* _WHAT THE EXERCISE ASKS_
All of the records below are to be given again word for word, with the pictures removed.

** STORED DATA follows **

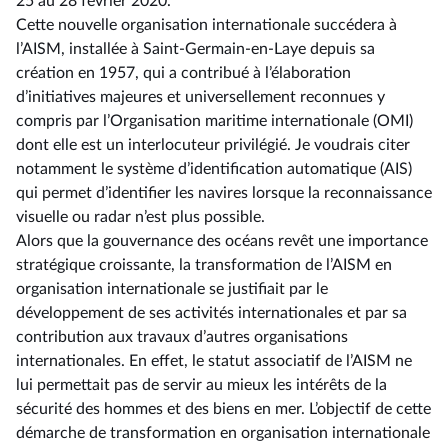
25 au 28 février 2020.
Cette nouvelle organisation internationale succédera à
l’AISM, installée à Saint-Germain-en-Laye depuis sa
création en 1957, qui a contribué à l’élaboration
d’initiatives majeures et universellement reconnues y
compris par l’Organisation maritime internationale (OMI)
dont elle est un interlocuteur privilégié. Je voudrais citer
notamment le système d’identification automatique (AIS)
qui permet d’identifier les navires lorsque la reconnaissance
visuelle ou radar n’est plus possible.
Alors que la gouvernance des océans revêt une importance
stratégique croissante, la transformation de l’AISM en
organisation internationale se justifiait par le
développement de ses activités internationales et par sa
contribution aux travaux d’autres organisations
internationales. En effet, le statut associatif de l’AISM ne
lui permettait pas de servir au mieux les intérêts de la
sécurité des hommes et des biens en mer. L’objectif de cette
démarche de transformation en organisation internationale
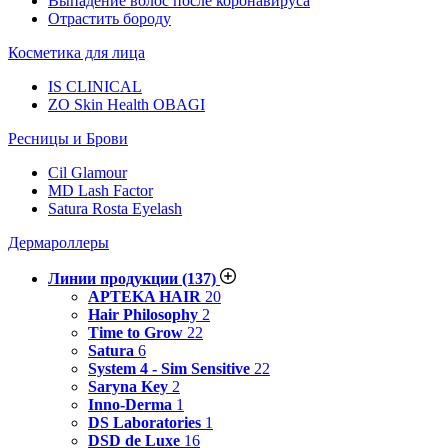
Выпадение волос после коронавируса
Отрастить бороду
Косметика для лица
IS CLINICAL
ZO Skin Health OBAGI
Ресницы и Брови
Cil Glamour
MD Lash Factor
Satura Rosta Eyelash
Дермароллеры
Линии продукции
(137)
APTEKA HAIR
20
Hair Philosophy
2
Time to Grow
22
Satura
6
System 4 - Sim Sensitive
22
Saryna Key
2
Inno-Derma
1
DS Laboratories
1
DSD de Luxe
16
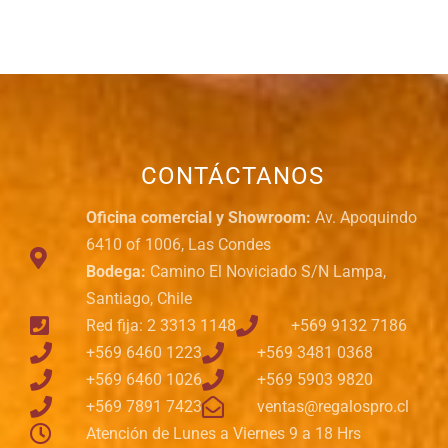
CONTÁCTANOS
Oficina comercial y Showroom:
Av. Apoquindo
6410 of 1006, Las Condes
Bodega:
Camino El Noviciado S/N Lampa,
Santiago, Chile
Red fija: 2 3313 1148
+569 9132 7186
+569 6460 1223
+569 3481 0368
+569 6460 1026
+569 5903 9820
+569 7891 7423
ventas@regalospro.cl
Atención de Lunes a Viernes 9 a 18 Hrs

** End of STORED DATA **

* _OUTPUT FOR THIS TASK_
25 au 28 février 2020.
Cette nouvelle organisation internationale succédera à
l’AISM, installée à Saint-Germain-en-Laye depuis sa
création en 1957, qui a contribué à l’élaboration
d’initiatives majeures et universellement reconnues y
compris par l’Organisation maritime internationale (OMI)
dont elle est un interlocuteur privilégié. Je voudrais citer
notamment le système d’identification automatique (AIS)
qui permet d’identifier les navires lorsque la reconnaissance
visuelle ou radar n’est plus possible.
Alors que la gouvernance des océans revêt une importance
stratégique croissante, la transformation de l’AISM en
organisation internationale se justifiait par le
développement de ses activités internationales et par sa
contribution aux travaux d’autres organisations
internationales. En effet, le statut associatif de l’AISM ne
lui permettait pas de servir au mieux les intérêts de la
sécurité des hommes et des biens en mer. L’objectif de cette
démarche de transformation en organisation internationale
Выпадение волос после коронавируса
Отрастить бороду
Косметика для лица
IS CLINICAL
ZO Skin Health OBAGI
Ресницы и Брови
Cil Glamour
MD Lash Factor
Satura Rosta Eyelash
Дермароллеры
Линии продукции
(137)
APTEKA HAIR
20
Hair Philosophy
2
Time to Grow
22
Satura
6
System 4 - Sim Sensitive
22
Saryna Key
2
Inno-Derma
1
DS Laboratories
1
DSD de Luxe
16
CONTÁCTANOS
Oficina comercial y Showroom:
Av. Apoquindo
6410 of 1006, Las Condes
Bodega:
Camino El Noviciado S/N Lampa,
Santiago, Chile
Red fija: 2 3313 1148
+569 9132 7186
+569 6460 1223
+569 3481 0368
+569 6460 1026
+569 5903 9820
+569 7891 7423
ventas@regalospro.cl
Atención de Lunes a Viernes 9 a 18 Hrs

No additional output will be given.